Молча, почти не дыша, Багрецов шагнул в темноту люка, нащупал там первую ступеньку и вдруг со всей ясностью представил себе, что с этой ступеньки начинается дорога в космос. Он поднимается все выше, выше, сердце сжимается от волнения и радости, и все же тайная тревога ни на минуту не покидает его.
Внизу слышится мелодичное позвякиванье, будто кто-то стучит молоточком по цимбалам. Это поднимается Поярков. Видимо, металлические части его скафандра ударяются о звонкие перекладины лестницы.
«Значит, он уже закрыл нижний люк», — подумал Вадим, вспомнив свое первое неудачное путешествие.
Центральная кабина, где находились радиопередатчики и другая основная аппаратура, была освещена. Это Набатников, последним осматривая «Унион», нарочно оставил здесь свет, чтобы Пояркову и Багрецову не плутать в темноте. Горели плафоны и в радиальном коридоре, который вел в отсек, где в данном полете должны находиться люди.
Не случайно, что Багрецов, и даже Бабкин, который во время своего ионосферного полета исходил все коридоры «Униона», ничего не знали о безымянной камере, приспособленной для человеческого существования в течение всего времени полета.
Благодаря огромному объему диска ее можно было запрятать глубоко внутрь. Со всех сторон камеру окружали отсеки, заполненные газом, внутри которых было множество защитных переборок, как у подводной лодки. Поэтому сравнительно небольшие метеориты вряд ли смогли бы нанести вред экипажу «Униона». Сила удара будет значительно ослаблена, прежде чем метеорит достигнет стенок кабины с людьми.

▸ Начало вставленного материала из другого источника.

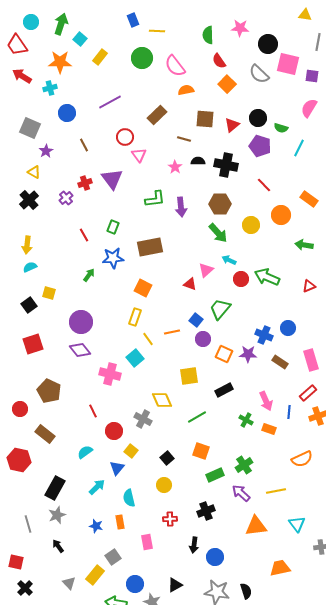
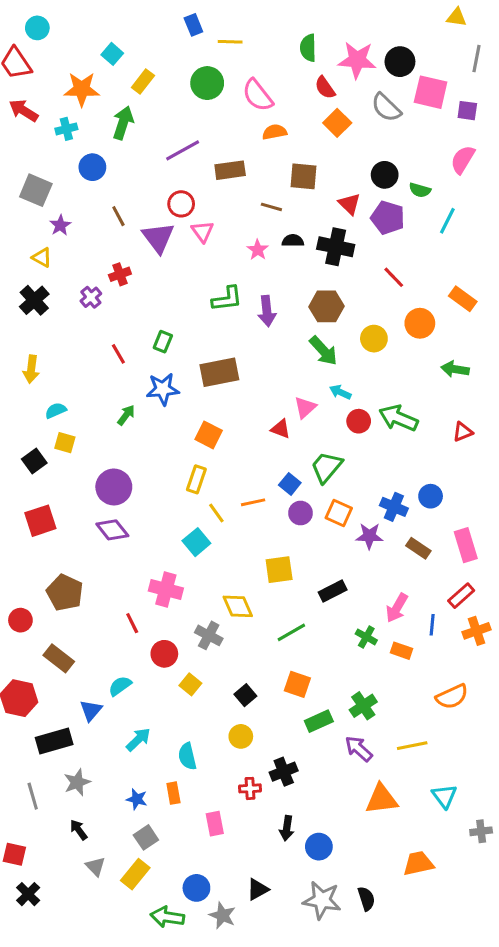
green arrow: (61, 24) -> (123, 123), moved
pink star: (240, 28) -> (357, 60), moved, size x1.4
purple line: (110, 102) -> (183, 150), moved
brown rectangle: (157, 115) -> (230, 170), turned 36
red triangle: (232, 125) -> (349, 204), moved, turned -35
purple triangle: (112, 179) -> (158, 238), moved
cyan semicircle: (30, 267) -> (56, 410), moved
orange square: (224, 354) -> (339, 513), moved
pink cross: (110, 374) -> (166, 590), moved
pink arrow: (266, 401) -> (397, 608), turned 54
blue triangle: (117, 468) -> (91, 710), moved
black rectangle: (55, 488) -> (54, 741), moved, turned 45
black cross: (206, 511) -> (284, 772), moved
gray square: (113, 557) -> (146, 837), moved
gray triangle: (69, 583) -> (95, 866), moved

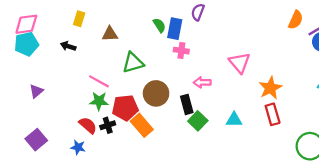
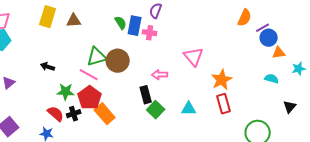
yellow rectangle: (79, 19) -> (48, 17), size x1.5
brown triangle: (110, 34) -> (74, 21), moved
black arrow: (68, 46) -> (48, 67), moved
pink cross: (181, 51) -> (150, 33), moved
pink line: (99, 81) -> (89, 75), moved
brown circle: (156, 93) -> (118, 61), moved
red pentagon: (125, 108) -> (90, 98), turned -30

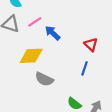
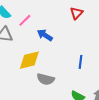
pink line: (35, 22) -> (25, 20), moved
red triangle: (91, 45) -> (76, 13), moved, turned 40

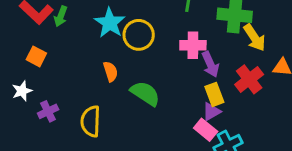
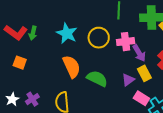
yellow circle: (139, 35) -> (99, 38), moved
orange semicircle: (111, 72) -> (72, 67), size x1.6
white star: (22, 91) -> (12, 99), moved
purple triangle: (211, 112) -> (128, 80), moved

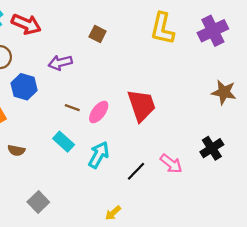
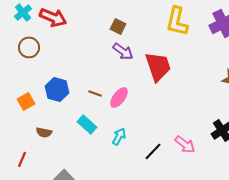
purple arrow: (60, 63) -> (123, 51), moved, turned -130
blue hexagon: (24, 87) -> (57, 89), moved
red trapezoid: (142, 105) -> (158, 66), moved
cyan arrow: (99, 155) -> (119, 136), size x0.7

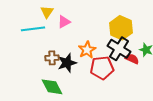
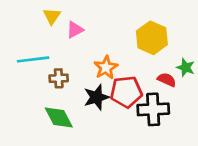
cyan line: (33, 29) -> (33, 59), moved
black cross: (119, 49) -> (153, 109), moved, turned -35
black star: (67, 63) -> (96, 97), moved

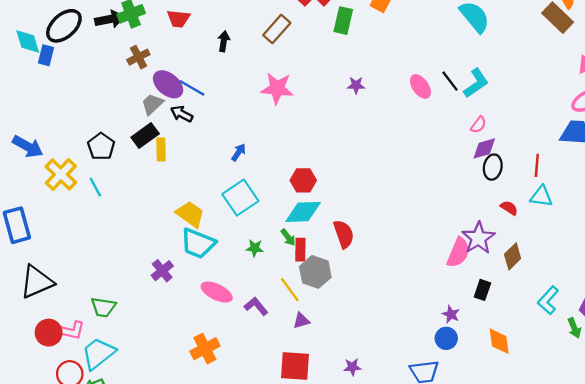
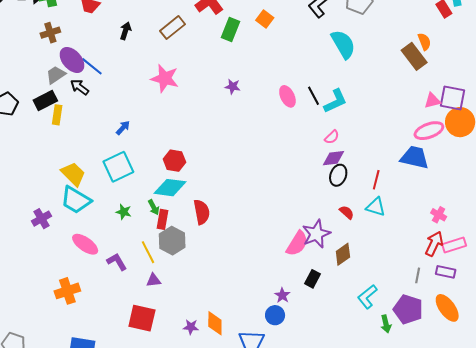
orange diamond: (499, 341) -> (215, 323), moved

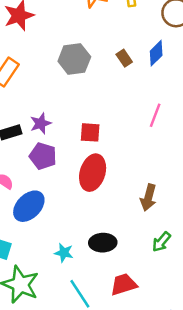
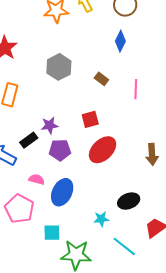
brown rectangle: (124, 58) -> (101, 79), moved
purple star: (41, 123) -> (50, 125), turned 30
red ellipse: (93, 173) -> (103, 150), turned 48

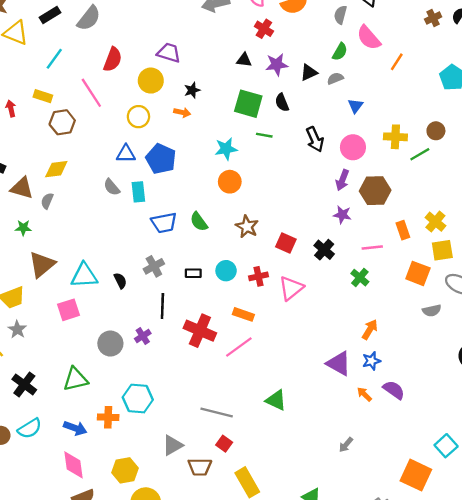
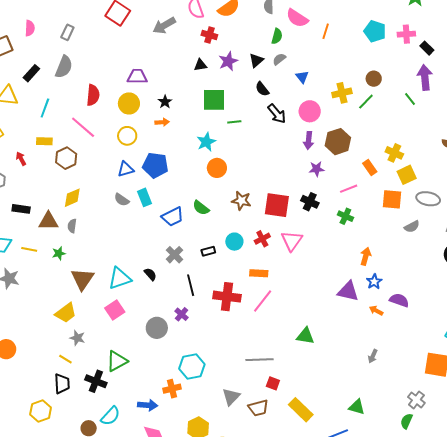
black semicircle: (282, 102) -> (262, 89), moved
red square: (286, 243) -> (277, 205), size x1.5
green triangle: (75, 379) -> (117, 361), moved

Из этих же соображений защиты экипажа Поярков категорически отказался от огромных иллюминаторов, сквозь которые так приятно было бы наблюдать звездный мир. Во-первых, мир этот удобнее наблюдать с земли через телевизионные телескопы, расположенные в верхней части диска. А во-вторых, ни «космическая броня» Литовцева, ни более совершенные прозрачные материалы не смогут полностью защитить людей от солнечной и космической радиации, от температурных воздействий и тем более от возможной метеоритной опасности.
— Огромные окна, как в салоне волжского теплохода, нужны только героям фантастических романов, — доказывал Поярков своим противникам, которые ратовали за «космическую броню». — Ведь человек летит в космос не затем, чтобы любоваться пейзажами. И прежде всего он должен чувствовать себя в безопасности.
Вот почему кабину для людей поместили внутри диска, а наблюдать за окружающим можно было с помощью специальных оптических устройств, чем-то напоминающих перископы подводной лодки.
Все это было знакомо Вадиму еще раньше, когда он привыкал к условиям будущего полета. Вместе с Поярковым часами он сидел в кабине, притянутый ремнями к креслу, учился видеть совершенно необычным зрением, когда у тебя перед глазами что-то вроде «кинопанорамы». Над ее основным экраном поместился еще один, позволяющий видеть все, что творится над головой, а внизу на третьем и четвертом экранах должна быть видна Земля и, как в зеркальце автомашины, то, что остается позади.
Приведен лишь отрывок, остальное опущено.